--- DATA RECORDS ---
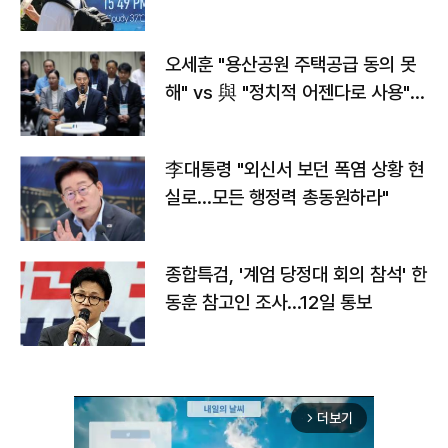
오세훈 "용산공원 주택공급 동의 못
해" vs 與 "정치적 어젠다로 사용"
맞불
李대통령 "외신서 보던 폭염 상황 현
실로…모든 행정력 총동원하라"
종합특검, '계엄 당정대 회의 참석' 한
동훈 참고인 조사...12일 통보
더보기
arrow_forward_ios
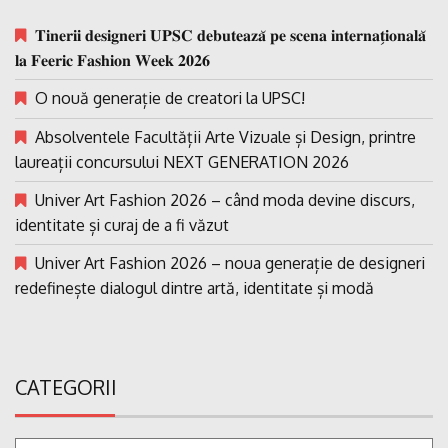
𝐓𝐢𝐧𝐞𝐫𝐢𝐢 𝐝𝐞𝐬𝐢𝐠𝐧𝐞𝐫𝐢 𝐔𝐏𝐒𝐂 𝐝𝐞𝐛𝐮𝐭𝐞𝐚𝐳𝐚̆ 𝐩𝐞 𝐬𝐜𝐞𝐧𝐚 𝐢𝐧𝐭𝐞𝐫𝐧𝐚𝐭̗𝐢𝐨𝐧𝐚𝐥𝐚̆
𝐥𝐚 𝐅𝐞𝐞𝐫𝐢𝐜 𝐅𝐚𝐬𝐡𝐢𝐨𝐧 𝐖𝐞𝐞𝐤 𝟐𝟎𝟐𝟔
O nouă generație de creatori la UPSC!
Absolventele Facultății Arte Vizuale și Design, printre
laureații concursului NEXT GENERATION 2026
Univer Art Fashion 2026 – când moda devine discurs,
identitate și curaj de a fi văzut
Univer Art Fashion 2026 – noua generație de designeri
redefinește dialogul dintre artă, identitate și modă
CATEGORII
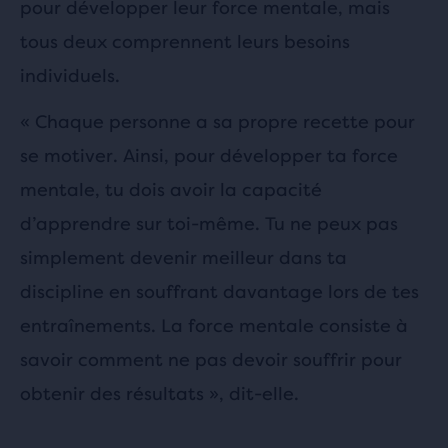
pour développer leur force mentale, mais
tous deux comprennent leurs besoins
individuels.
« Chaque personne a sa propre recette pour
se motiver. Ainsi, pour développer ta force
mentale, tu dois avoir la capacité
d’apprendre sur toi-même. Tu ne peux pas
simplement devenir meilleur dans ta
discipline en souffrant davantage lors de tes
entraînements. La force mentale consiste à
savoir comment ne pas devoir souffrir pour
obtenir des résultats », dit-elle.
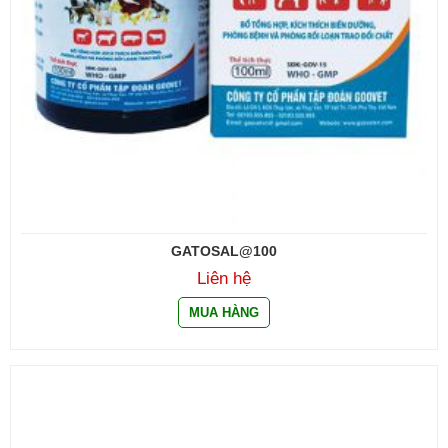
GATOSAL@100
Liên hệ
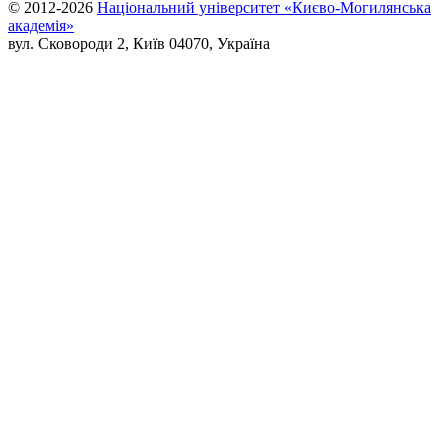
© 2012-2026
Національний університет «Києво-Могилянська
академія»
вул. Сковороди 2, Київ 04070, Україна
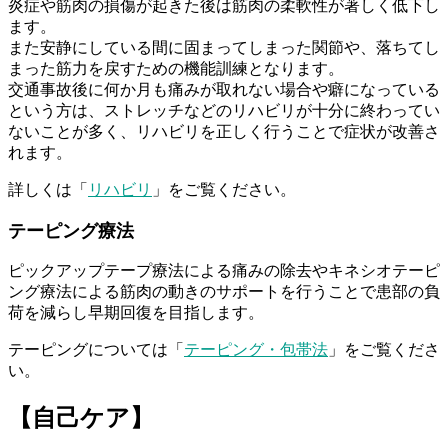
炎症や筋肉の損傷が起きた後は筋肉の柔軟性が著しく低下し
ます。
また安静にしている間に固まってしまった関節や、落ちてし
まった筋力を戻すための機能訓練となります。
交通事故後に何か月も痛みが取れない場合や癖になっている
という方は、ストレッチなどのリハビリが十分に終わってい
ないことが多く、リハビリを正しく行うことで症状が改善さ
れます。
詳しくは「
リハビリ
」をご覧ください。
テーピング療法
ピックアップテープ療法による痛みの除去やキネシオテーピ
ング療法による筋肉の動きのサポートを行うことで患部の負
荷を減らし早期回復を目指します。
テーピングについては「
テーピング・包帯法
」をご覧くださ
い。
【自己ケア】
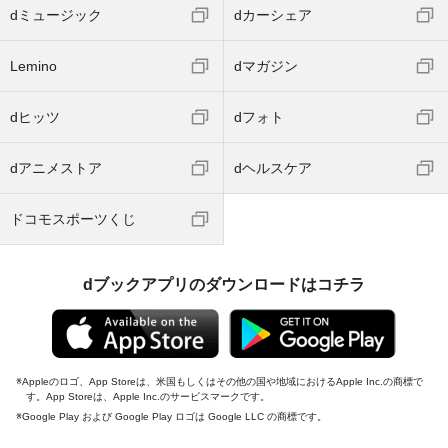
dミュージック
dカーシェア
Lemino
dマガジン
dヒッツ
dフォト
dアニメストア
dヘルスケア
ドコモスポーツくじ
dブックアプリのダウンロードはコチラ
Appleのロゴ、App Storeは、米国もしくはその他の国や地域におけるApple Inc.の商標で
す。App Storeは、Apple Inc.のサービスマークです。
Google Play および Google Play ロゴは Google LLC の商標です。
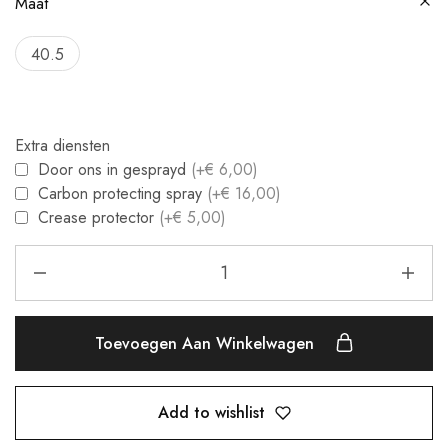
Maat
40.5
Extra diensten
Door ons in gesprayd
(+€ 6,00)
Carbon protecting spray
(+€ 16,00)
Crease protector
(+€ 5,00)
Toevoegen Aan Winkelwagen
Add to wishlist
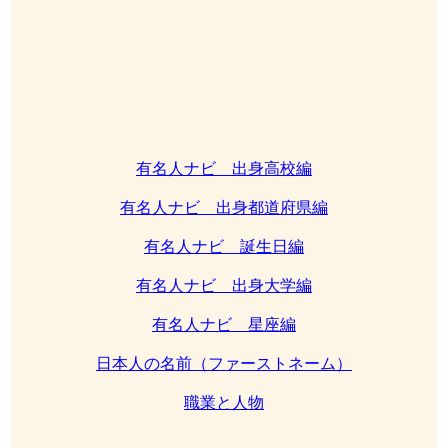
有名人ナビ 出身高校編
有名人ナビ 出身都道府県編
有名人ナビ 誕生日編
有名人ナビ 出身大学編
有名人ナビ 星座編
日本人の名前（ファーストネーム）
職業と人物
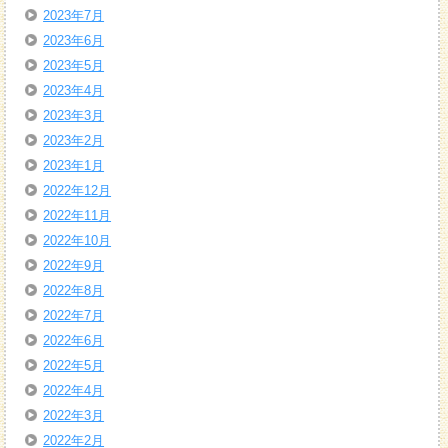
2023年7月
2023年6月
2023年5月
2023年4月
2023年3月
2023年2月
2023年1月
2022年12月
2022年11月
2022年10月
2022年9月
2022年8月
2022年7月
2022年6月
2022年5月
2022年4月
2022年3月
2022年2月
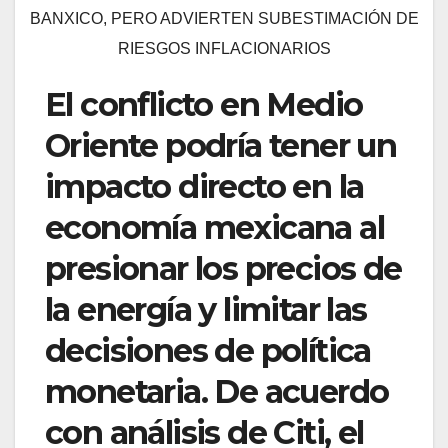
BANXICO, PERO ADVIERTEN SUBESTIMACIÓN DE
RIESGOS INFLACIONARIOS
El conflicto en Medio
Oriente podría tener un
impacto directo en la
economía mexicana al
presionar los precios de
la energía y limitar las
decisiones de política
monetaria. De acuerdo
con análisis de Citi, el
---
◆ **PROBLEM TO SOLVE**: Show every line in the records above that contains the word "mentale".

◆ **RESPONSE**:
pour développer leur force mentale, mais
mentale, tu dois avoir la capacité
entraînements. La force mentale consiste à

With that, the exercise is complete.